■ EXERCISE REQUIREMENTS
Transcribe each record exactly, but omit pictures.

■ Collected data

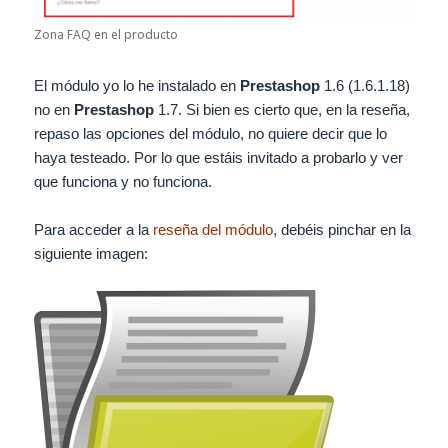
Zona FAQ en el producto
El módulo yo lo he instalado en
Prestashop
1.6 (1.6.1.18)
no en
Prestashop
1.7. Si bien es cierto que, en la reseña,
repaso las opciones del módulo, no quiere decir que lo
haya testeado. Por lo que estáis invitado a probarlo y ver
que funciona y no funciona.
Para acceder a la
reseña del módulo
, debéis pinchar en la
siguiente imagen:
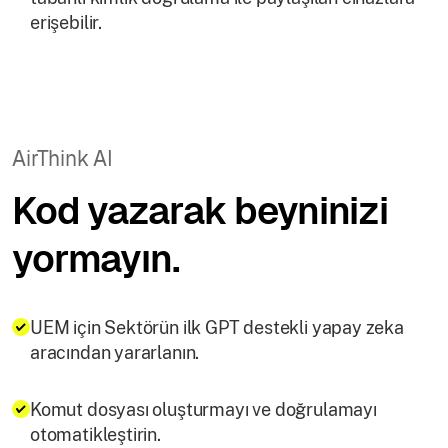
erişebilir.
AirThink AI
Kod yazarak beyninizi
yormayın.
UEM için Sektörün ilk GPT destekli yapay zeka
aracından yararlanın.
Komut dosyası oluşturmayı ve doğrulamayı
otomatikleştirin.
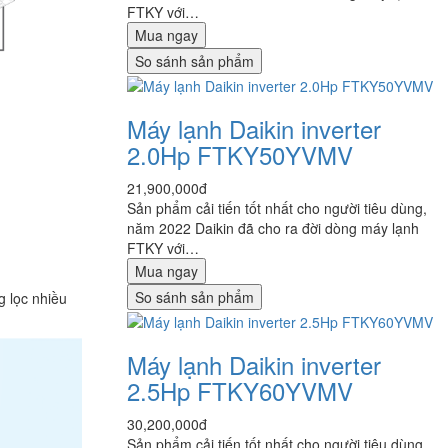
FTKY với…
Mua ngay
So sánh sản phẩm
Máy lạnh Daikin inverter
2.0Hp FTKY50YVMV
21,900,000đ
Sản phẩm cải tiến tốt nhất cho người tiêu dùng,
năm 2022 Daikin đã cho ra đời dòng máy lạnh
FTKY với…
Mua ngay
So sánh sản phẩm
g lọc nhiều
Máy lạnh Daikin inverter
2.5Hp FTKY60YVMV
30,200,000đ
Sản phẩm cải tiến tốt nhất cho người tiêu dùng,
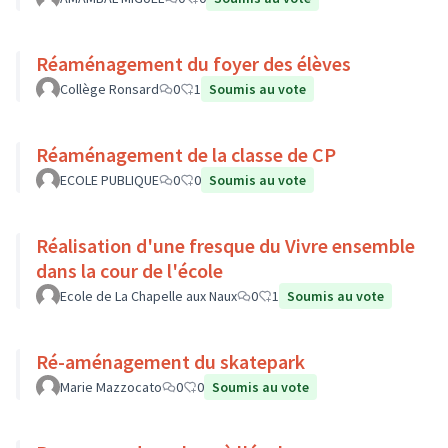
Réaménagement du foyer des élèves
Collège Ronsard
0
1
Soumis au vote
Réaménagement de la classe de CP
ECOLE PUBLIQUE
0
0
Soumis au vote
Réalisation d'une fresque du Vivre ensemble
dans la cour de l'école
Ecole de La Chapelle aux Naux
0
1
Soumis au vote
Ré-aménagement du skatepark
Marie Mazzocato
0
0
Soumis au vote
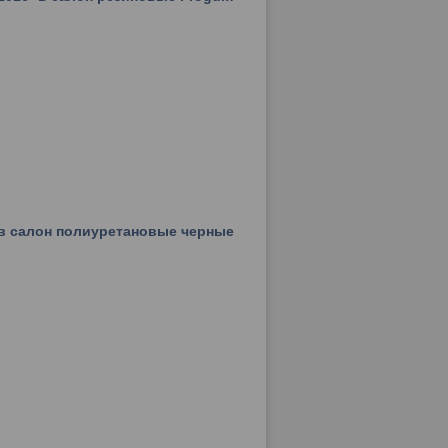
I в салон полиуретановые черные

■ WRITTEN SOLUTION
Zona FAQ en el producto
El módulo yo lo he instalado en
Prestashop
1.6 (1.6.1.18)
no en
Prestashop
1.7. Si bien es cierto que, en la reseña,
repaso las opciones del módulo, no quiere decir que lo
haya testeado. Por lo que estáis invitado a probarlo y ver
que funciona y no funciona.
Para acceder a la
reseña del módulo
, debéis pinchar en la
siguiente imagen:
erişebilir.
AirThink AI
Kod yazarak beyninizi
yormayın.
UEM için Sektörün ilk GPT destekli yapay zeka
aracından yararlanın.
Komut dosyası oluşturmayı ve doğrulamayı
otomatikleştirin.
FTKY với…
Mua ngay
So sánh sản phẩm
Máy lạnh Daikin inverter
2.0Hp FTKY50YVMV
21,900,000đ
Sản phẩm cải tiến tốt nhất cho người tiêu dùng,
năm 2022 Daikin đã cho ra đời dòng máy lạnh
FTKY với…
Mua ngay
So sánh sản phẩm
g lọc nhiều
Máy lạnh Daikin inverter
2.5Hp FTKY60YVMV
30,200,000đ
Sản phẩm cải tiến tốt nhất cho người tiêu dùng,
Réaménagement du foyer des élèves
Collège Ronsard
0
1
Soumis au vote
Réaménagement de la classe de CP
ECOLE PUBLIQUE
0
0
Soumis au vote
Réalisation d'une fresque du Vivre ensemble
dans la cour de l'école
Ecole de La Chapelle aux Naux
0
1
Soumis au vote
Ré-aménagement du skatepark
Marie Mazzocato
0
0
Soumis au vote
I в салон полиуретановые черные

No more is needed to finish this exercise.